Task instructions = How many lines in the entries below contain the word "برای"? Answer with the number and nothing else.

[[ Input data, beginning ]]

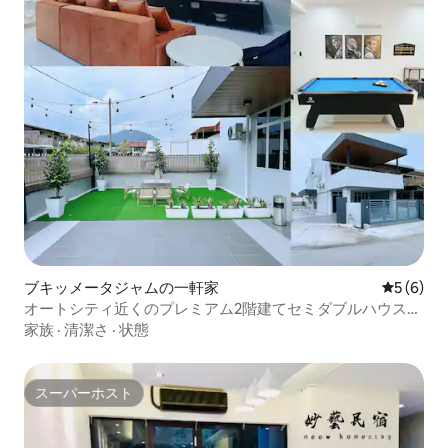
ブキッメータジャムの一軒家
レビュー
5 (6)
オートシティ近くのプレミアム2階建てセミダブルハウス
（12人用）
家族
·
清潔さ
·
状態
スーパーホスト
スーパーホスト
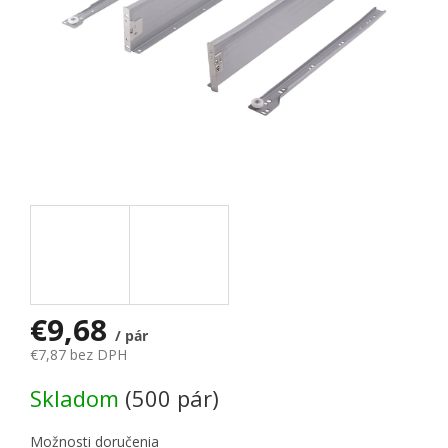
€9,68
/ pár
€7,87 bez DPH
Jednotková cena:
Skladom
(500 pár)
Možnosti doručenia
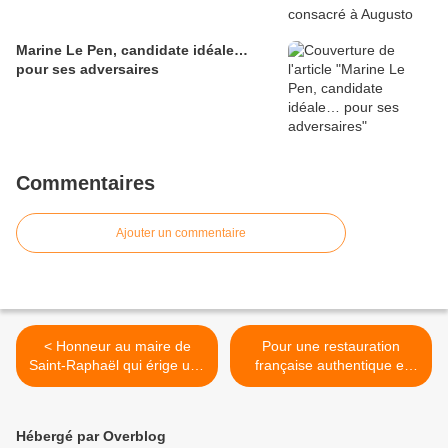
Marine Le Pen, candidate idéale…
pour ses adversaires
Commentaires
Ajouter un commentaire
< Honneur au maire de
Pour une restauration
Saint-Raphaël qui érige une
française authentique et
stèle en hommage aux
accessible >
victimes du communisme
Hébergé par Overblog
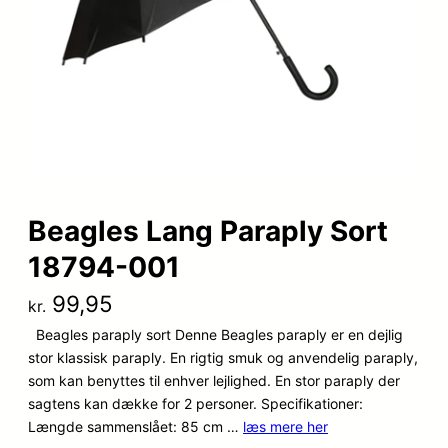
Beagles Lang Paraply Sort
18794-001
99,95
kr.
Beagles paraply sort Denne Beagles paraply er en dejlig
stor klassisk paraply. En rigtig smuk og anvendelig paraply,
som kan benyttes til enhver lejlighed. En stor paraply der
sagtens kan dække for 2 personer. Specifikationer:
Længde sammenslået: 85 cm …
læs mere her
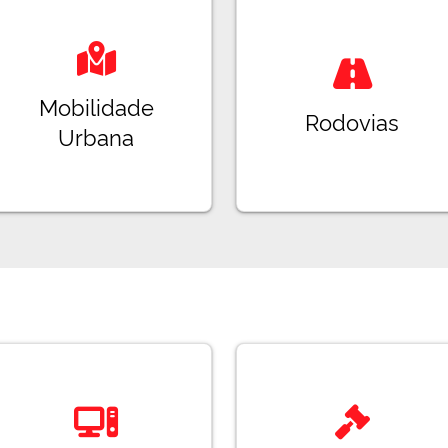
Mobilidade
Rodovias
Urbana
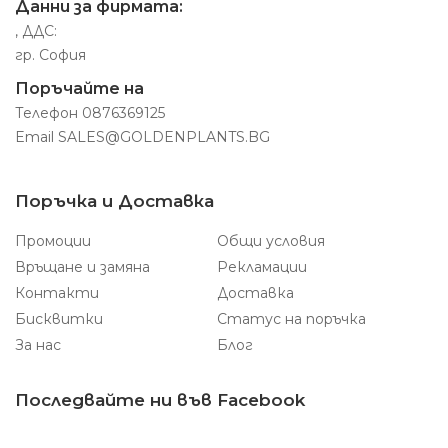
Данни за фирмата:
, ДДС:
гр. София
Поръчайте на
Телефон
0876369125
Email
SALES@GOLDENPLANTS.BG
Поръчка и Доставка
Промоции
Общи условия
Връщане и замяна
Рекламации
Контакти
Доставка
Бисквитки
Статус на поръчка
За нас
Блог
Последвайте ни във Facebook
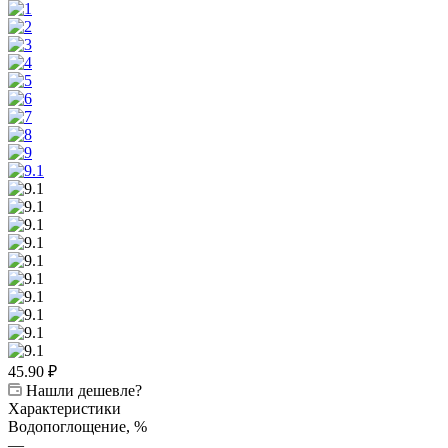
45.90
₽
Нашли дешевле?
Характеристики
Водопоглощение, %
—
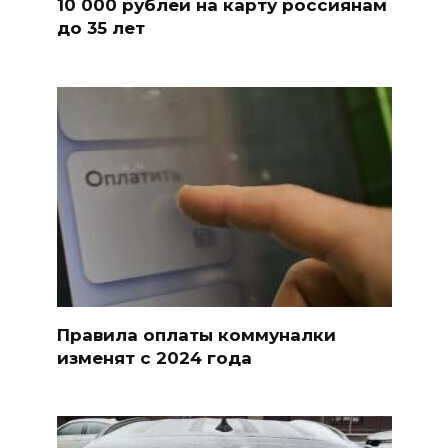
10 000 рублей на карту россиянам
до 35 лет
Правила оплаты коммуналки
изменят с 2024 года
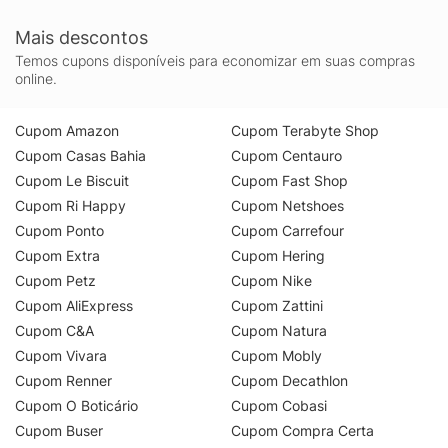
Mais descontos
Temos cupons disponíveis para economizar em suas compras
online.
Cupom Amazon
Cupom Terabyte Shop
Cupom Casas Bahia
Cupom Centauro
Cupom Le Biscuit
Cupom Fast Shop
Cupom Ri Happy
Cupom Netshoes
Cupom Ponto
Cupom Carrefour
Cupom Extra
Cupom Hering
Cupom Petz
Cupom Nike
Cupom AliExpress
Cupom Zattini
Cupom C&A
Cupom Natura
Cupom Vivara
Cupom Mobly
Cupom Renner
Cupom Decathlon
Cupom O Boticário
Cupom Cobasi
Cupom Buser
Cupom Compra Certa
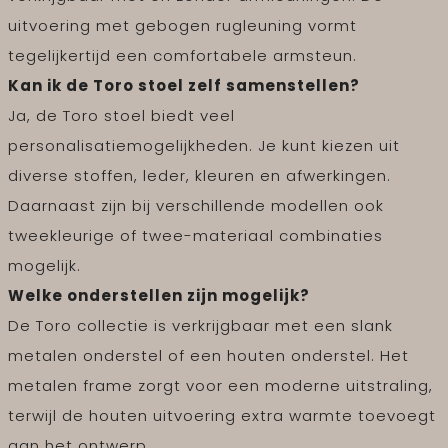
uitvoering met gebogen rugleuning vormt
tegelijkertijd een comfortabele armsteun.
Kan ik de Toro stoel zelf samenstellen?
Ja, de Toro stoel biedt veel
personalisatiemogelijkheden. Je kunt kiezen uit
diverse stoffen, leder, kleuren en afwerkingen.
Daarnaast zijn bij verschillende modellen ook
tweekleurige of twee-materiaal combinaties
mogelijk.
Welke onderstellen zijn mogelijk?
De Toro collectie is verkrijgbaar met een slank
metalen onderstel of een houten onderstel. Het
metalen frame zorgt voor een moderne uitstraling,
terwijl de houten uitvoering extra warmte toevoegt
aan het ontwerp.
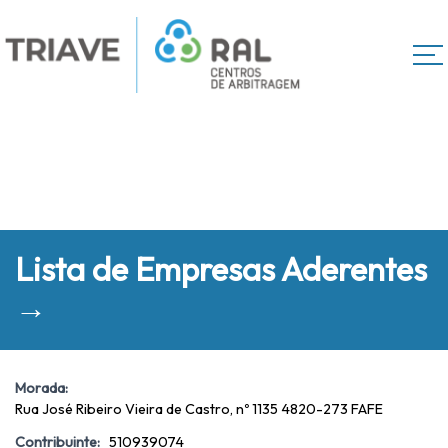
Lista de Empresas Aderentes
→
Morada:
Rua José Ribeiro Vieira de Castro, nº 1135 4820-273 FAFE
Contribuinte:
510939074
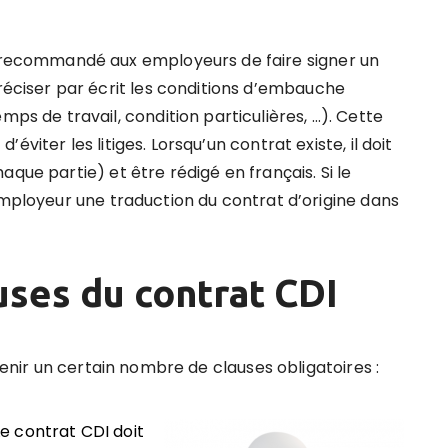
 recommandé aux employeurs de faire signer un
réciser par écrit les conditions d’embauche
mps de travail, condition particulières, …). Cette
viter les litiges. Lorsqu’un contrat existe, il doit
que partie) et être rédigé en français. Si le
employeur une traduction du contrat d’origine dans
uses du contrat CDI
ntenir un certain nombre de clauses obligatoires :
e contrat CDI doit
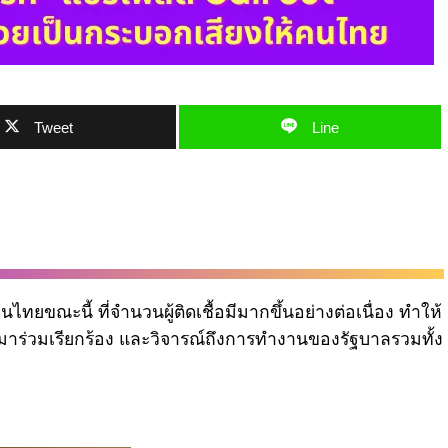
Tweet
Line
ณะนี้ ที่จำนวนผู้ติดเชื้อมีมากขึ้นอย่างต่อเนื่อง ทำให้
าร่วมเรียกร้อง และวิจารณ์ถึงการทำงานของรัฐบาลรวมทั้ง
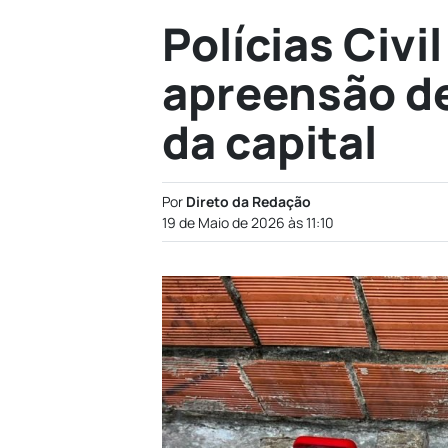
Polícias Civil
apreensão de
da capital
Por
Direto da Redação
19 de Maio de 2026 às 11:10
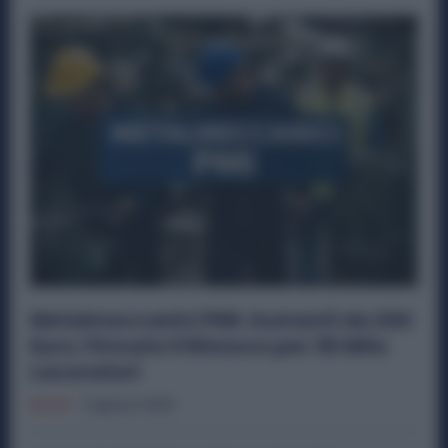
Metalmeccanici PMI: Aumenti da 200
Euro. Firmato il Rinnovo per 36 Mila
Lavoratori
Diritti
7 Agosto 2026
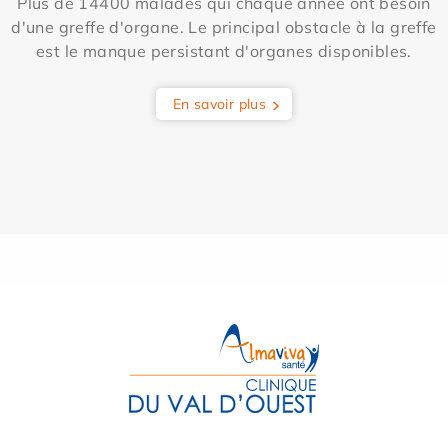
Plus de 14400 malades qui chaque année ont besoin
d'une greffe d'organe. Le principal obstacle à la greffe
est le manque persistant d'organes disponibles.
En savoir plus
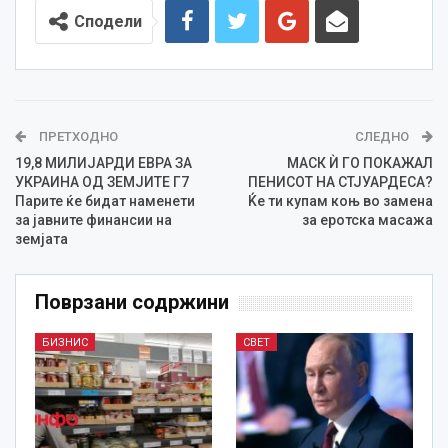
Сподели
ПРЕТХОДНО
СЛЕДНО
19,8 МИЛИЈАРДИ ЕВРА ЗА
MAСК Ѝ ГО ПОКАЖАЛ
УКРАИНА ОД ЗЕМЈИТЕ Г7
ПЕНИСОТ НА СТЈУАРДЕСА?
Парите ќе бидат наменети
Ќе ти купам коњ во замена
за јавните финансии на
за еротска масажа
земјата
Поврзани содржини
БИЗНИС
СВЕТ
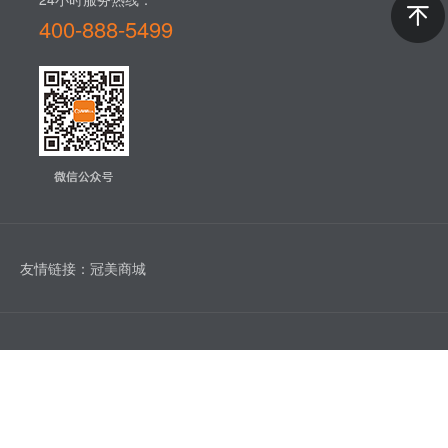
400-888-5499​
友情链接：
冠美商城
版权所有 © 1993-2022 广州市至盛冠美家具有限公司 |
粤ICP备
18068964号
| 技术支持：友汇网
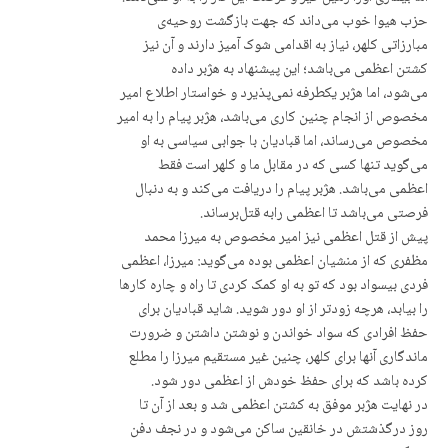
حزب هیوا خوب می‌داند کە جهت بازگشت روحیەی
مبارزاتی کلهر، نیاز به اقدامی شوک آمیز دارند و آن نیز
کشتن اعظمی می‌باشد؛ این پیشنهاد بە هژبر دادە
می‌شود، اما هژبر یکطرفە نمی‌پذیرد و خواستار اطلاع امیر
مخصوص از انجام چنین کاری می‌باشد، هژبر پیام را به امیر
مخصوص می‌رساند، اما قبادیان با جوابی سیاسی بە او
می‌گوید تنها کسی که در مقابل ما و کلهر است فقط
اعظمی می‌باشد. هژبر پیام را دریافت می‌کند و بە دنبال
فرصتی می‌باشد تا اعظمی رابە قتل‌برساند.
پیش از قتل اعظمی نیز امیر مخصوص بە میرزا محمد
مظفری کە از منشیان اعظمی بودە می‌گوید: میرزا، اعظمی
فردی بیسواد بود کە تو به او کمک کردی تا راه و چاره کارها
را بیابد، هرچە زودتر از او دور شوید. شاید قبادیان برای
حفظ افرادی کە سواد خواندن و نوشتن داشتن و ضرورت
ماندگاری آنها برای کلهر، چنین غیر مستقیم میرزا را مطلع
کردە باشد کە برای حفظ خودش از اعظمی دور شود.
در نهایت هژبر موفق بە کشتن اعظمی شد و بعد از آن تا
روز درگذشتش در خانقین ساکن می‌شود و در نجف دفن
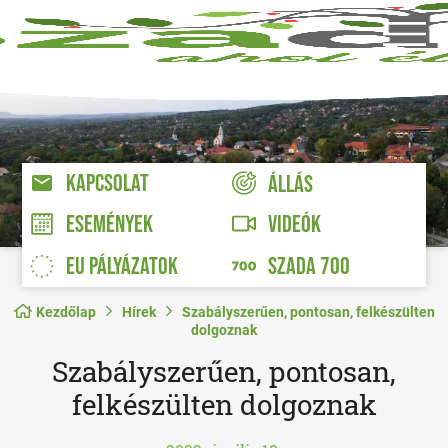
KAPCSOLAT
ÁLLÁS
VIDEÓK
ESEMÉNYEK
EU PÁLYÁZATOK
SZADA 700
Kezdőlap
Hírek
Szabályszerűen, pontosan, felkészülten
dolgoznak
Szabályszerűen, pontosan,
felkészülten dolgoznak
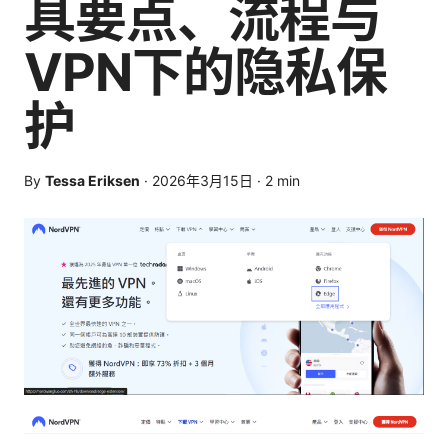
具要点、流程与
VPN下的隐私保
护
By
Tessa Eriksen
·
2026年3月15日
·
2
min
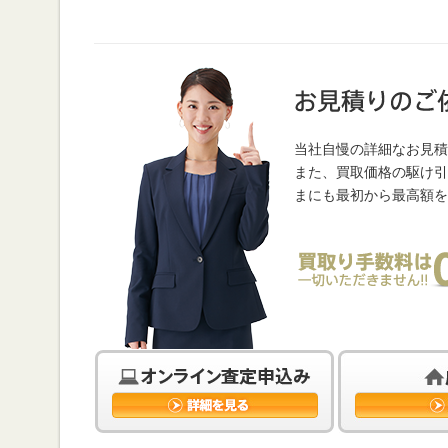
当社自慢の詳細なお見積
また、買取価格の駆け引
まにも最初から最高額を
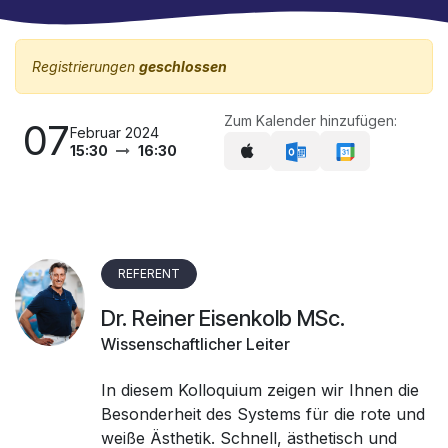
Registrierungen
geschlossen
Zum Kalender hinzufügen:
07
Februar 2024
15:30
16:30
REFERENT
Dr. Reiner Eisenkolb MSc.
Wissenschaftlicher Leiter
In diesem Kolloquium zeigen wir Ihnen die
Besonderheit des Systems für die rote und
weiße Ästhetik. Schnell, ästhetisch und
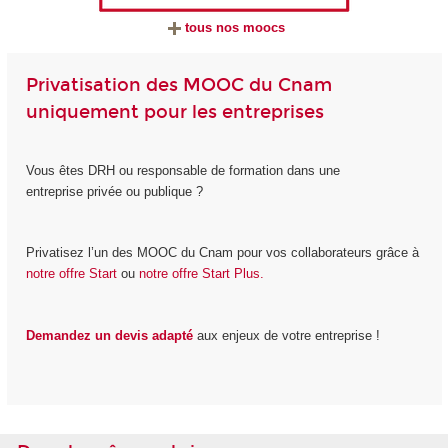
tous nos moocs
Privatisation des MOOC du Cnam
uniquement pour les entreprises
Vous êtes DRH ou responsable de formation dans une
entreprise privée ou publique ?
Privatisez l’un des MOOC du Cnam pour vos collaborateurs grâce à
notre offre Start
ou
notre offre Start Plus.
Demandez un devis adapté
aux enjeux de votre entreprise !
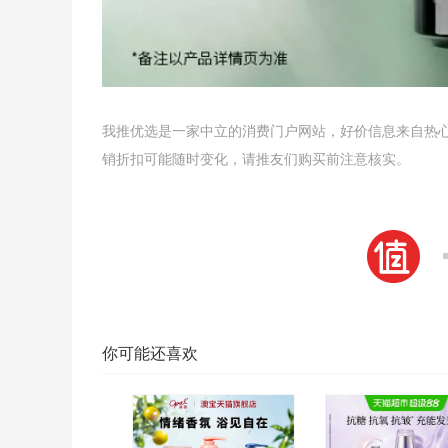
我推优选是一家中立的消费门户网站，好价信息来自热
销折扣可能随时变化，请推友们购买前注意核实。
你可能还喜欢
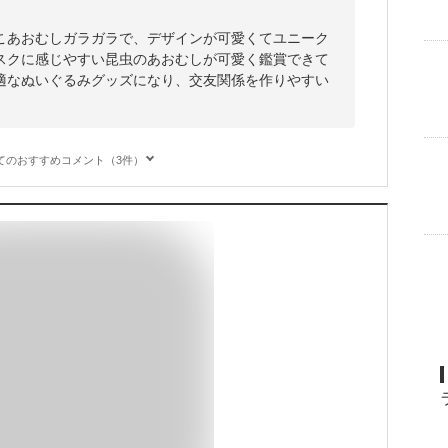
こあおむしガラガラで、デザインが可愛くてユニーク
スクに感じやすい昆虫のあおむしが可愛く鑑賞できて
適なぬいぐるみグッズになり、交友関係を作りやすい
てのおすすめコメント（3件）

[[ Input data, end ]]

Result of this task = 3